= Required action =
In your copy, include every line of the records exactly and no picture at all.

= Input for this task =
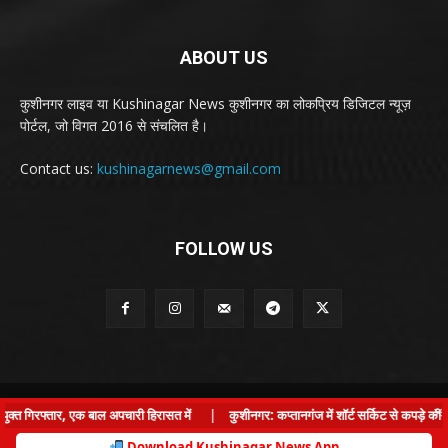
ABOUT US
कुशीनगर लाइव या Kushinagar News कुशीनगर का लोकप्रिय डिजिटल न्यूज़
पोर्टल, जो विगत 2016 से संचलित है।
Contact us:
kushinagarnews@gmail.com
FOLLOW US
© Kushinagar Live - 2022
×
त गिरफ्तार, एक बाल अपचारी हिरासत में
|
कुशीनगर: कप्तानगंज में शॉर्ट सर्किट से कपड़े की दु
Home
About us
Privacy Policy
Contact us
Download Kushinagar News App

= Result for this exercise =
ABOUT US
कुशीनगर लाइव या Kushinagar News कुशीनगर का लोकप्रिय डिजिटल न्यूज़
पोर्टल, जो विगत 2016 से संचलित है।
Contact us:
kushinagarnews@gmail.com
FOLLOW US
© Kushinagar Live - 2022
×
त गिरफ्तार, एक बाल अपचारी हिरासत में
|
कुशीनगर: कप्तानगंज में शॉर्ट सर्किट से कपड़े की दु
Home
About us
Privacy Policy
Contact us
Download Kushinagar News App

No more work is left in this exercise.